In den vergangenen Monaten waren Welt und Wirtschaft beinahe hilflos den Auswirkungen der Pandemie ausgesetzt, die schwere Einbrüche und die schlimmste Rezession seit 100 Jahren mit sich brachte. Dessen langfristige Folgen werden sich wohl erst in den nächsten Jahren zeigen, dennoch hat Corona insbesondere den Handel bereits jetzt maßgeblich verändert.
Während sich die Wirtschaft nach ihrem Einbruch von April bis Juni um fast zehn Prozent langsam erholt, haben Verbraucher ihren Konsum wie auch Verhaltensweisen an die neuen Zustände angepasst. Der E-Commerce verzeichnet im Vergleich zu den Umsätzen des ersten Quartals einen deutlichen Boom, der sicherlich nicht zuletzt dem Lockdown zu verdanken ist. Ein unter normalen Umständen zehnjähriger Anstieg des E-Commerce wurde dieses Jahr in nur knapp acht Wochen verzeichnet.
Dem Boom des Online- und Versandhandels steht dennoch ein allgemeiner Rückgang des Konsums gegenüber, Verbraucher reduzieren ihre nicht unbedingt notwendigen Ausgaben, das ist nicht weiter überraschend. 630 000 Arbeitslose mehr sind es derzeit im Vergleich zum Vorjahr, noch im Juni meldete die Bundesagentur für Arbeit 5,36 Millionen Menschen in Kurzarbeit in Deutschland.
Corona verändert den Handel und trifft die Mode- und Textilbranche besonders schwer
Angesichts der finanziell schwierigen Lage sehen viele Betroffene daher von großen Ausgaben ab, der Fokus liegt auf Produkten des unmittelbaren Bedarfs, weniger auf nicht essentiellen Waren wie Kosmetika oder Luxusartikeln. So verzeichnet der Einzelhandel mit Waren verschiedener Art, darunter auch Waren- und Kaufhäuser, etwa Einbußen von 14,5 Prozent, auch die Geschäfte mit Textilien, Bekleidung, Schuhen und Lederwaren sinken um 8,0 Prozent. Im Falle eines Kaufes präferieren Verbraucher allgemein vor allem die vertrauten und global führenden Marken. Geht der Modehandel gegenwärtig zwar als Verlierer aus der Krise hervor, hat sich der Lebensmittelhandel bereits wieder erholt. Der Facheinzelhandel mit Lebensmitteln erwirtschaftet erstmals wieder mehr Umsatz als im Vorjahr, im ersten Halbjahr 2020 hat er sich um 15 Prozent erhöht. Aus Sorge vor einer Ansteckung im Supermarkt stiegen manche Kunden sogar auf Onlineshops für Lebensmittel um, die Supermarktkette Rewe investierte beispielsweise massiv in ihren Lieferdienst. Besonders rentabel dürfte das jedoch nicht sein, ein erneuter Boom wie im März und April ist unwahrscheinlich. Der Aufschwung war vor allem durch die zur gleichen Zeit bestehenden Kontaktbeschränkungen und Ausgehverbote bedingt.

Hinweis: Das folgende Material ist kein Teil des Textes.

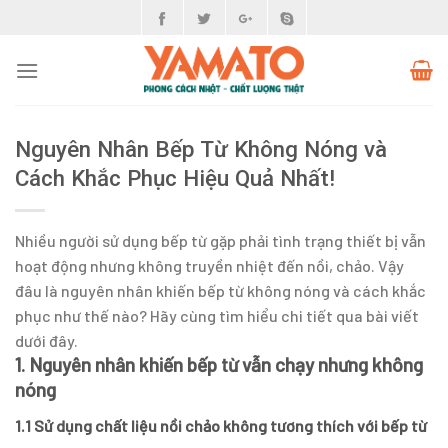
Skip
to
content
Nguyên Nhân Bếp Từ Không Nóng và
Cách Khắc Phục Hiệu Quả Nhất!
Nhiều người sử dụng bếp từ gặp phải tình trạng thiết bị vẫn
hoạt động nhưng không truyền nhiệt đến nồi, chảo. Vậy
đâu là nguyên nhân khiến bếp từ không nóng và cách khắc
phục như thế nào? Hãy cùng tìm hiểu chi tiết qua bài viết
dưới đây.
1. Nguyên nhân khiến bếp từ vẫn chạy nhưng không
nóng
1.1 Sử dụng chất liệu nồi chảo không tương thích với bếp từ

Bewussterer Konsum dank Corona
Edit Dezember 2020: Eine Umfrage unter Mode-Kund:innen zeigt, dass der Konsum deutlich bewusster wird. Kein Wunder, denn mit dem zweiten Lockdown steigen Zukunftssorgen, werden Entscheidungen bewusster reflektiert und das Große ganze betrachtet. Konsum wandelt daher die Perspektive – von der akuten Wunsch- und Bedürfniserfüllung hin zu einer langfristigeren Denkweise. „Es findet eine Verschiebung bei der Sortimentsnachfrage statt, der Anteil an Online-Käufen wächst signifikant weiter, und der Konsum ist bewusster geworden. Dies zeigt sich ohne relevante Unterschiede gleichermaßen bei den befragten Kund*innen und Nicht-Kund*innen von bonprix.“ Dass die Bademode beispielsweise absinkt (siehe Infografik von Bonprix), ist eine klare Konsequenz des nicht-Urlaubs dieses Jahr. Die vollständige Meldung und Hintergründen zur Umfrage findest du hier.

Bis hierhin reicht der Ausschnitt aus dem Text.